Quais são as principais reflexões que você espera que o leitor faça ao acompanhar a história de Izabel e Martin?
A primeira e mais importante reflexão que eu gostaria de provocar no leitor é o questionamento: “como eu me vejo e como o mundo me vê”? Porque, claramente, percebemos o quanto essas visões podem estar distorcidas e o quanto podemos nos perder de nós mesmos em busca do que achamos que os outros esperam de nós ou nós mesmos esperamos.
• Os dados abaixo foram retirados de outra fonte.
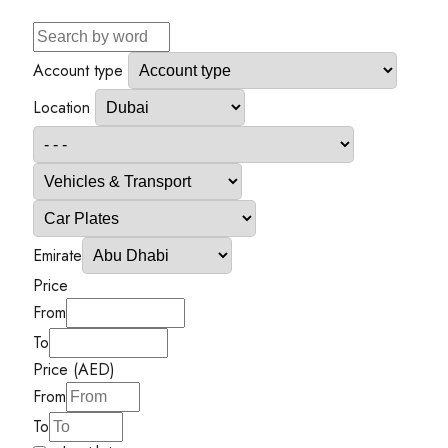
Account type
Location
Emirate
Price
From
To
Price (AED)
From
To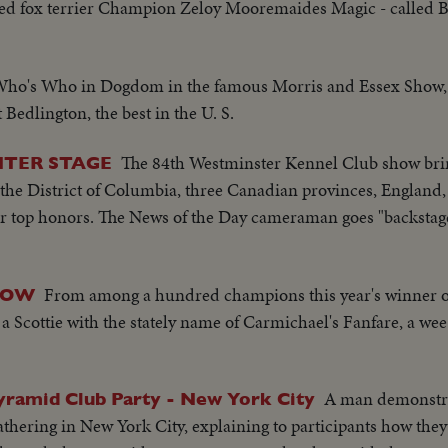
d fox terrier Champion Zeloy Mooremaides Magic - called Bid
ho's Who in Dogdom in the famous Morris and Essex Show, n
 Bedlington, the best in the U. S.
The 84th Westminster Kennel Club show bri
NTER STAGE
the District of Columbia, three Canadian provinces, England,
r top honors. The News of the Day cameraman goes "backstag
From among a hundred champions this year's winner o
HOW
a Scottie with the stately name of Carmichael's Fanfare, a wee
A man demonstr
yramid Club Party - New York City
athering in New York City, explaining to participants how th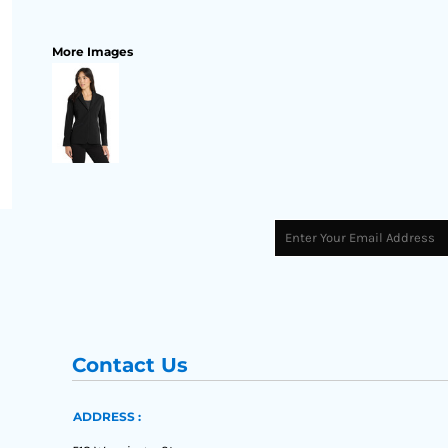
More Images
Contact Us
ADDRESS :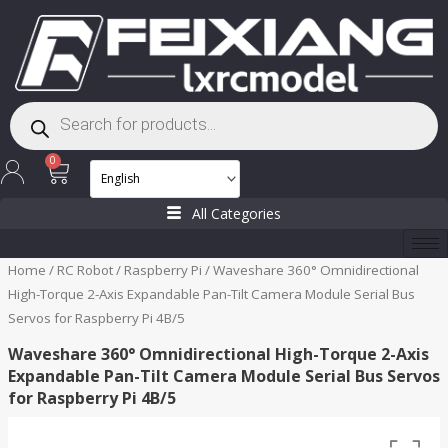
Skip
to
content
Products
search
Cart
0
All Categories
Home
/
RC Robot
/
Raspberry Pi
/ Waveshare 360° Omnidirectional
High-Torque 2-Axis Expandable Pan-Tilt Camera Module Serial Bus
Servos for Raspberry Pi 4B/5
Waveshare 360° Omnidirectional High-Torque 2-Axis
Expandable Pan-Tilt Camera Module Serial Bus Servos
for Raspberry Pi 4B/5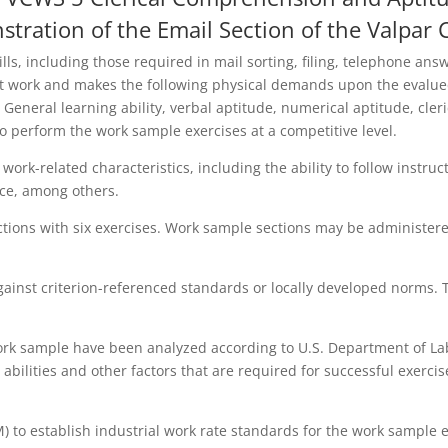
stration of the Email Section of the Valpar
kills, including those required in mail sorting, filing, telephone 
 work and makes the following physical demands upon the evaluee:
eneral learning ability, verbal aptitude, numerical aptitude, cleri
to perform the work sample exercises at a competitive level.
work-related characteristics, including the ability to follow instru
ence, among others.
ions with six exercises. Work sample sections may be administere
ainst criterion-referenced standards or locally developed norms. 
ork sample have been analyzed according to U.S. Department of Lab
d abilities and other factors that are required for successful exerc
 establish industrial work rate standards for the work sample exe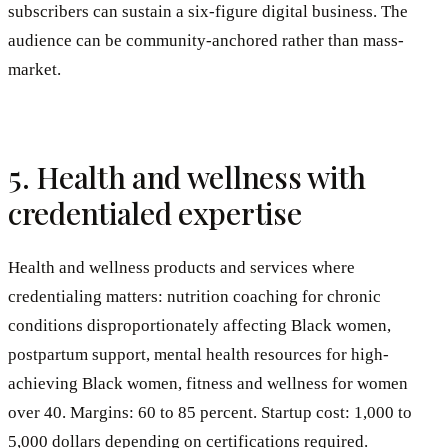
subscribers can sustain a six-figure digital business. The
audience can be community-anchored rather than mass-
market.
5. Health and wellness with
credentialed expertise
Health and wellness products and services where
credentialing matters: nutrition coaching for chronic
conditions disproportionately affecting Black women,
postpartum support, mental health resources for high-
achieving Black women, fitness and wellness for women
over 40. Margins: 60 to 85 percent. Startup cost: 1,000 to
5,000 dollars depending on certifications required.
E com os recortes das redes sociais, isso se torna ainda mais profundo e intenso.
Outras tantas reflexões permeiam a minha mente, principalmente, diante dos comentários que venho recebendo sobre a leitura: “Qual o tipo de relacionamento em que estou e o que eu realmente espero de um relacionamento saudável?”; “A minha sexualidade é bem resolvida, estou feliz e satisfeita com a forma que me posiciono e a exploro?”; “Dentre tantas possibilidades no mundo, realmente sou, faço, exerço, crio, sinto, amo (poderia haver vários outros verbos aqui…) o que desejo ou que escolheram por mim?”; “A minha insegurança é minha ou deixei que a plantassem em mim?”.
Enfim, o texto traz à tona muitas questões que são exploradas de forma leve, sutil e, até engraçada, mas o propósito é que cada leitor ao terminar tenha vontade de mudar algo, de intensificar ou diminuir o ritmo em alguma atividade. É para ser provocativo, sim. No entanto, tenho consciência que cada leitor estará num estágio de preparo para chegar neste ponto, mas a semente, com certeza, será semeada.
Há quem sinta raiva ao terminar, há quem sinta curiosidade pelo que vem, há quem perceba encantamento na construção perdida dos dois. O objetivo era mesmo causar uma reação intensa no leitor enquanto a parte 2 está em processo de editoração, pois as reflexões serão ainda mais exploradas no “A Flor da Savana – Colher” e poderemos discorrer mais sobre estas reflexões.
Você usou suas próprias vivências na África do Sul para compor o cenário do livro. Como foi trazer essa autenticidade para a ambientação da narrativa?
As paisagens foram incitando em mim as cenas do livro. Durante a viagem, o plano mental foi sendo elaborado em conjunto com o que eu vivia. Então apenas permiti que os personagens e as ações ganhassem forma e vida nos cenários exuberantes que pude conhecer pessoalmente. Foi um processo muito natural que aconteceu e precisei apenas colocar no papel, como se a história tivesse disso um grande presente que precisei apenas abrir e levar para o mundo. Para mim, uma autora que queria um texto leve para os leitores, o grande desafio era representar através de palavras cada uma daquelas imagens com sua magnitude e intensidade, sem que fosse descritivo demais o que poderia tornar a leitura cansativa. Ao mesmo tempo, também queria conseguir transportar o leitor para dentro do jipe e realizar conosco não só os safáris, mas toda a jornada dos nossos heróis, como se estivessem numa grande expedição pela África do Sul. Espero que cada leitor tenha conseguido fechar os olhos e se imaginar naquele cenário junto conosco.